All proposals will undergo a rigorous biological review and ranking process. Property owners are strongly encouraged to contact the Area Wildlife Manager within their project area to assist with wildlife information needed in the proposal. Contact information for Area offices is listed on the Areas map provided above. (The Area offices referenced here are the same as Wildlife Area Offices in prior years.)
Donations of a percentage of the value of the property interest being conveyed are not required but will be given significant weight in CPW’s evaluation, ranking and selection process.
In accordance with state statute (CRS 33-4-102.7), conservation easement projects involving “third parties” such as land trusts or local governments may receive proceeds from the sale of habitat stamps only if the requesting organization contributes at least 15% of the purchase price of the easement or 15% of the purchase price is secured using other sources of non-CPW funding. If, in the CPW Commission’s discretion, sufficient hunting or fishing access is provided, the 15% contribution requirement may be waived.
The Proposal Form is available in a link above within the box for Application Instructions/Documents. This format is computer-writable, and the size of the boxes will expand to fit your text. If you prefer to complete the form in handwriting, contact Diane Gansauer at (303) 291-7217 for a suitable version of the form.
CPW will hold workshops in Denver, Durango, Grand Junction and Colorado Springs between May 28 and June 3, as described on the Workshop Flier, available in a link above. The purpose of these workshops is to discuss the Program’s priorities and proposal guidelines with interested landowners, local government open space programs, land trusts and other conservation organizations. Attendance at a workshop is not required in order to apply.

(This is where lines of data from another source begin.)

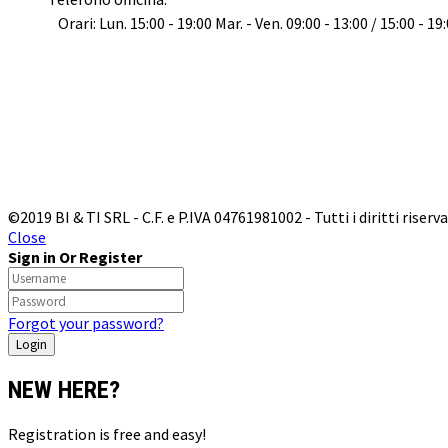
Orari: Lun. 15:00 - 19:00 Mar. - Ven. 09:00 - 13:00 / 15:00 - 19
©2019 BI & TI SRL - C.F. e P.IVA 04761981002 - Tutti i diritti riserva
Close
Sign in Or Register
Forgot your password?
NEW HERE?
Registration is free and easy!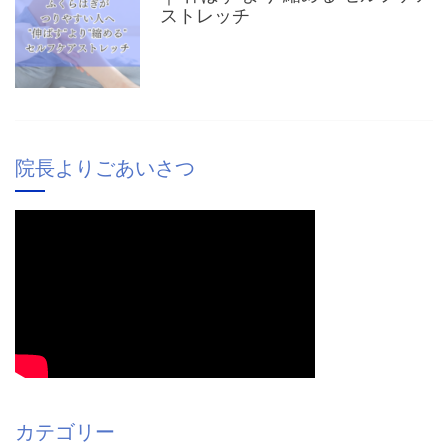
ストレッチ
院長よりごあいさつ
カテゴリー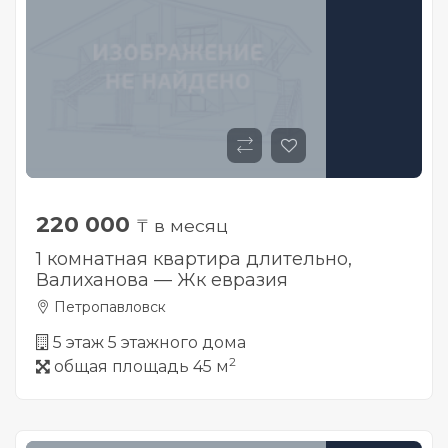
220 000
₸ в месяц
1 комнатная квартира длительно,
Валиханова — Жк евразия
Петропавловск
5 этаж 5 этажного дома
2
общая площадь 45 м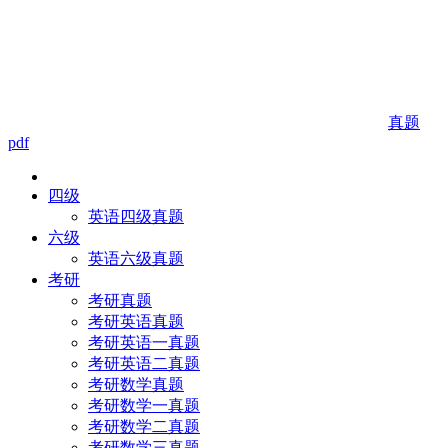
真题
pdf
四级
英语四级真题
六级
英语六级真题
考研
考研真题
考研英语真题
考研英语一真题
考研英语二真题
考研数学真题
考研数学一真题
考研数学二真题
考研数学三真题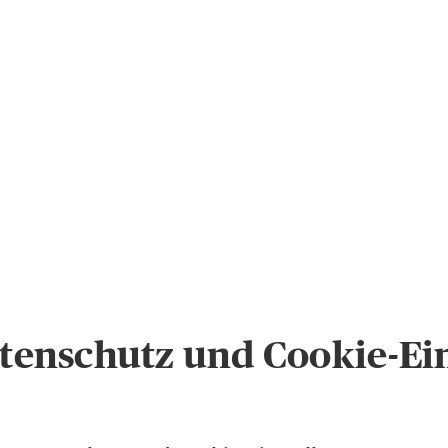
enschutz und Cookie-Ei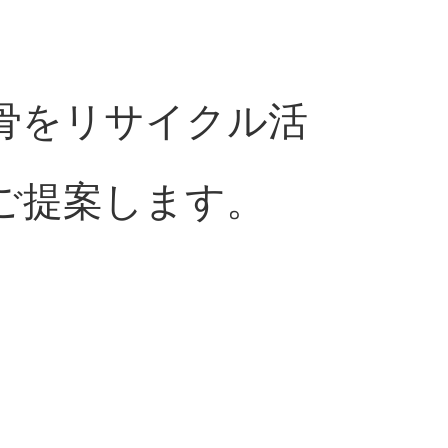
骨をリサイクル活
ご提案します。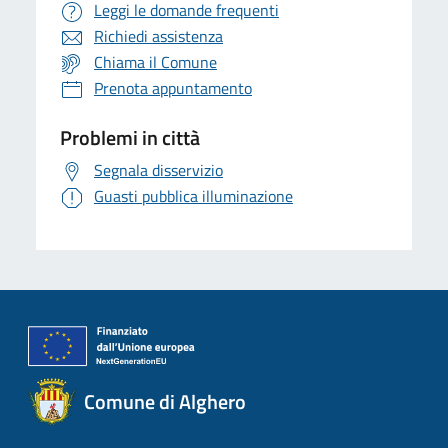
Leggi le domande frequenti
Richiedi assistenza
Chiama il Comune
Prenota appuntamento
Problemi in città
Segnala disservizio
Guasti pubblica illuminazione
Comune di Alghero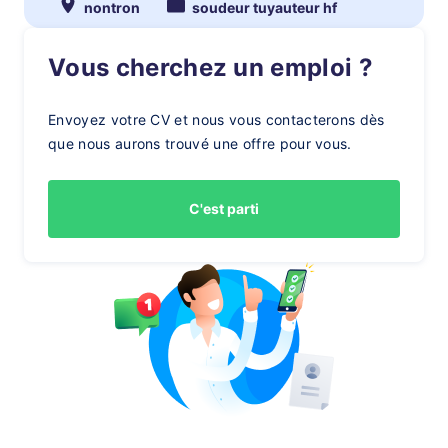
nontron
soudeur tuyauteur hf
Vous cherchez un emploi ?
Envoyez votre CV et nous vous contacterons dès
que nous aurons trouvé une offre pour vous.
C'est parti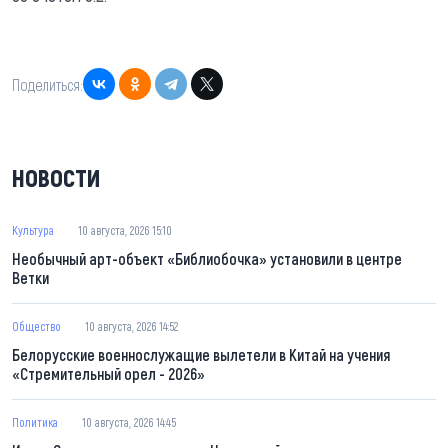
Поделиться:
НОВОСТИ
Культура
10 августа, 2026 15:10
Необычный арт-объект «Библиобочка» установили в центре
Ветки
Общество
10 августа, 2026 14:52
Белорусские военнослужащие вылетели в Китай на учения
«Стремительный орел - 2026»
Политика
10 августа, 2026 14:45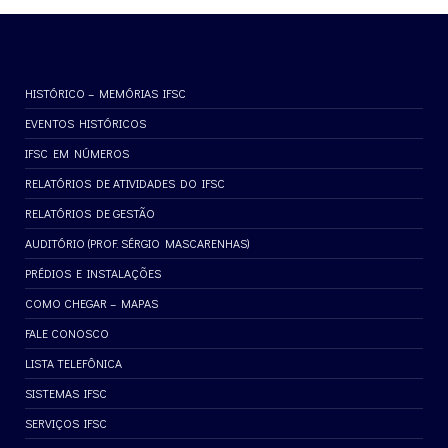
HISTÓRICO – MEMÓRIAS IFSC
EVENTOS HISTÓRICOS
IFSC EM NÚMEROS
RELATÓRIOS DE ATIVIDADES DO IFSC
RELATÓRIOS DE GESTÃO
AUDITÓRIO (PROF. SÉRGIO MASCARENHAS)
PRÉDIOS E INSTALAÇÕES
COMO CHEGAR – MAPAS
FALE CONOSCO
LISTA TELEFÔNICA
SISTEMAS IFSC
SERVIÇOS IFSC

However, it is important that those preparing a proposal review the materials accompanying the Proposal Form in order to be fully informed of program priorities, the proposal process, and requirements if funding is awarded.
Because the Proposal Form is slightly modified each year in response to feedback from applicants and reviewers, those who have previously submitted a proposal and would like to be considered again are asked to complete a new Proposal Form.
Completed proposals should be emailed to Wildlife.RealEstateProposals@state.co.us. Less preferred delivery options are delivery in person or by mail to an Area Office of CPW or to Diane Gansauer, CPW, 6060 Broadway, Denver CO 80316. Proposals should be fully completed in order to be given complete consideration.
For further assistance, please contact Diane Gansauer, Land Protection Specialist, Colorado Parks and Wildlife at (303) 291-7217, or e-mail email@example.com.
Under Colorado law, once a transaction is closed and completed, the terms of the transaction become an open record. In addition, it is important for CPW and one of our major funders, Great Outdoors Colorado, to promote the efforts we are undertaking to protect vital habitats and provide sportsmen hunting and fishing access. In that regard, applicants should be aware that, after a transaction is closed, information about the transaction, including dollar amount, may be included in a press release issued by CPW.